Taiwan's Chou eyes Olympic badminton gold, even without a coach

It’s an unorthodox approach, but Taiwan’s Chou Tien-chen is hoping his decision to go without a coach will help him win badminton gold at the Tokyo Olympics.

The world number four has flourished since parting ways with a full-time coach in 2019, with his physiotherapist Victoria Kao filling the role of mentor, cheerleader and critic.

With Kao in his corner, Chou won his first Super 1000 title at the 2019 Indonesia Open, and lifted the Taipei Open trophy for a record third time.

Now Chou, who reached the last eight at Rio 2016, has set his sights on winning Taiwan’s first Olympic badminton medal.

“Taiwan’s strength has increased a lot, and there is a very good chance of winning,” Chou, 31, told AFP in an interview.

“I’ve grown and improved a lot since 2016,” he added. “I feel I have the chance to win a medal, even the gold medal.”

Despite a strong badminton pedigree, Taiwan is yet to bring home an Olympic medal. But the team will arrive in Tokyo at something of an advantage.
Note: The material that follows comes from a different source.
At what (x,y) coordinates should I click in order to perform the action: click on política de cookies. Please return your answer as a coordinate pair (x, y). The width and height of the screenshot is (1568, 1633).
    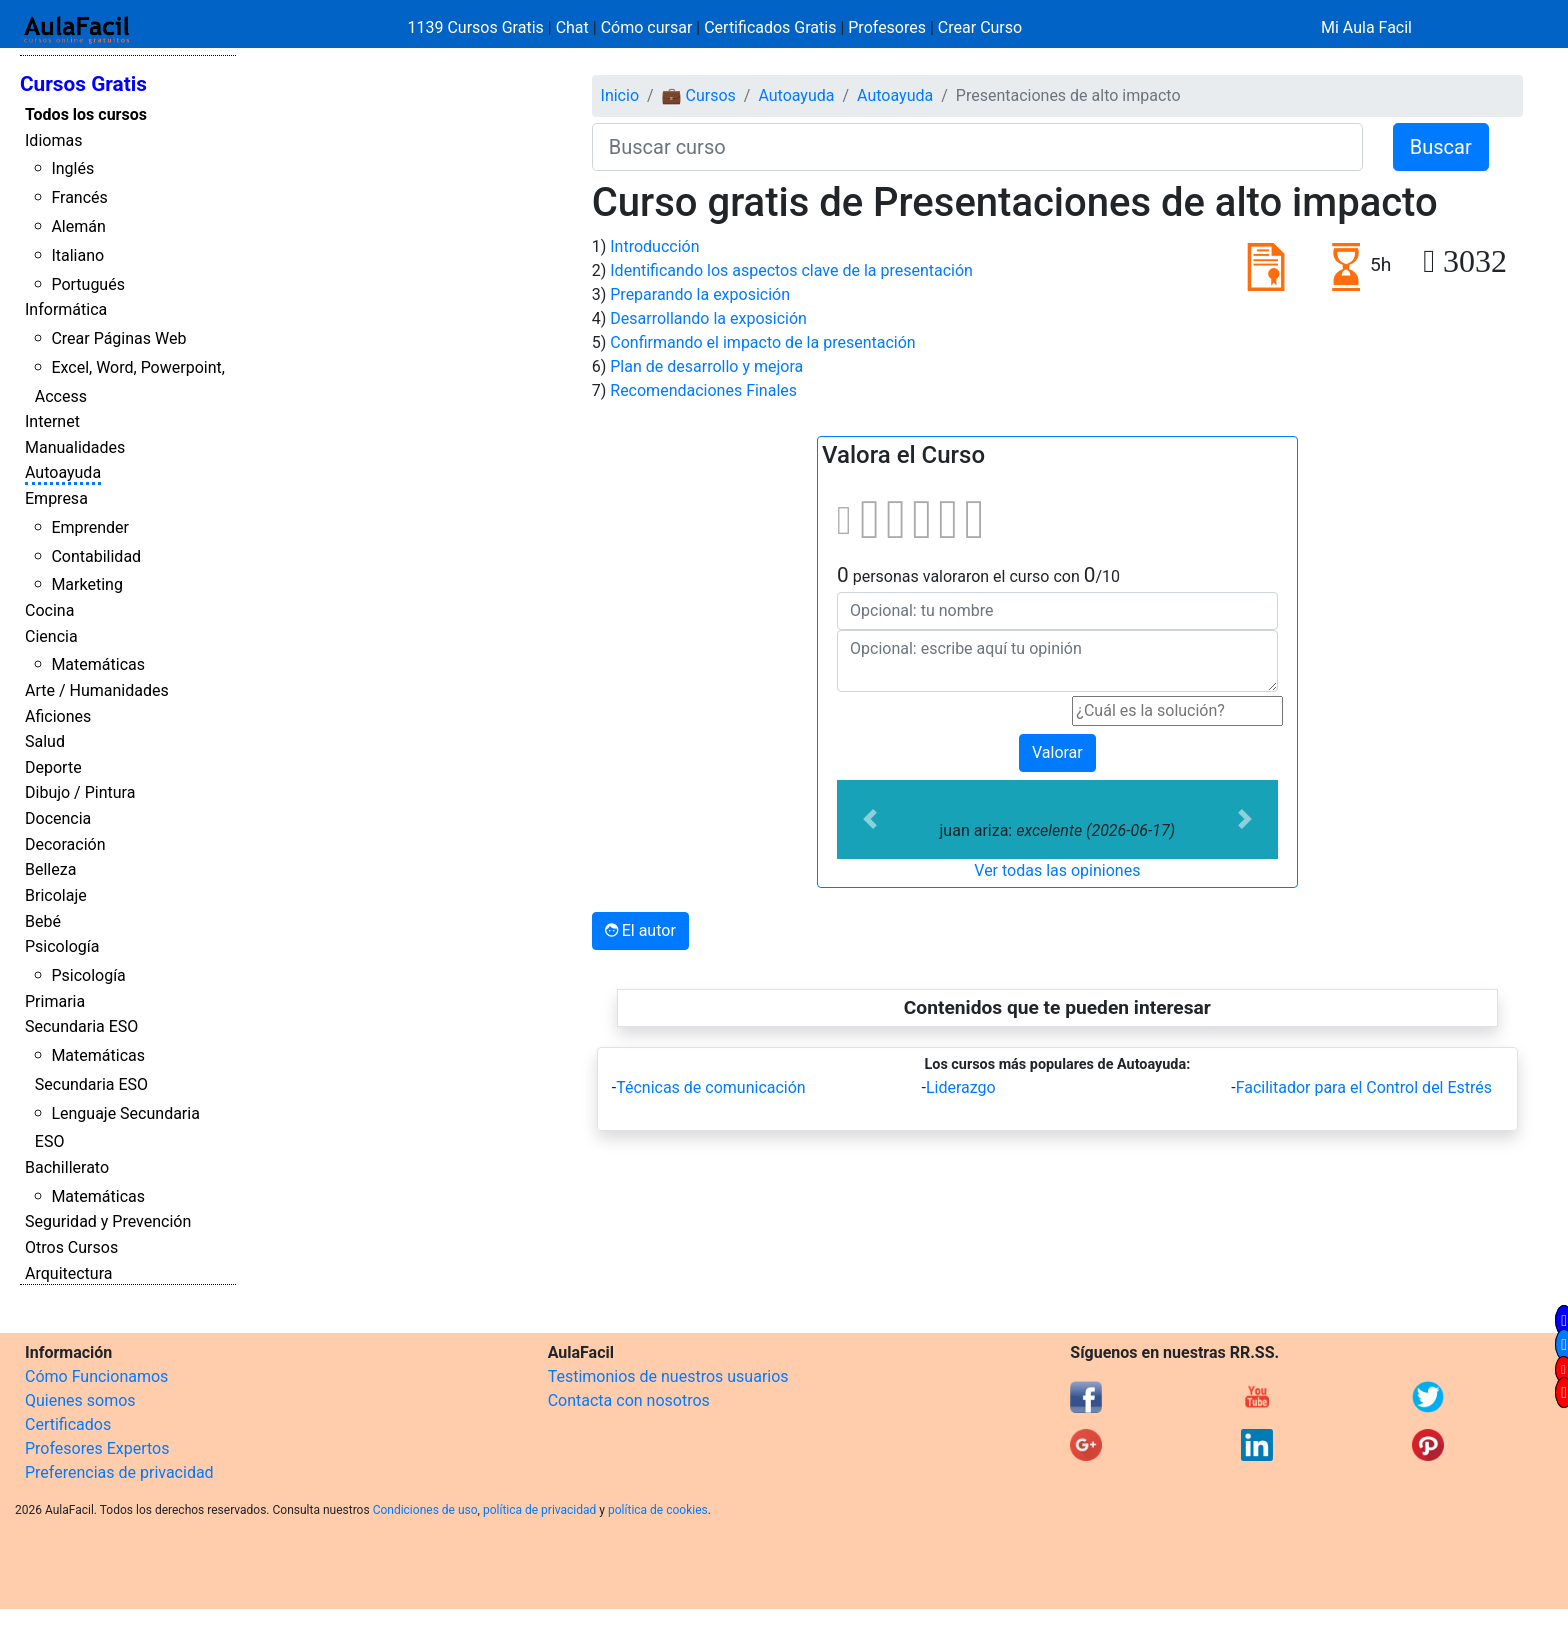     Looking at the image, I should click on (658, 1510).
“It’s not like I am so great that I don’t need a coach or I don’t have anyone to teach me,” he explained, adding that the current arrangement suits him well.

“Everybody has something I can learn from  … this method works best for me,” Chou said, adding: “God is my coach.”


As Taiwan occupies an unusual place in the Olympic pantheon, Chou and his teammates will not hear the Taiwanese anthem if they win gold in Tokyo.

Despite being a de facto sovereign nation of 23 million people with its own borders, currency and democratically elected government, Taiwan’s flag and anthem are not used at the Games.

Instead, Taiwanese athletes compete for ‘Chinese Taipei’, under an Olympic emblem known as the “Plum Blossom Banner”. Their podium anthem is a patriotic song used for flag-raising ceremonies.

The reasons are both historical and diplomatic, as Taiwan is not recognised as a country by most other nations.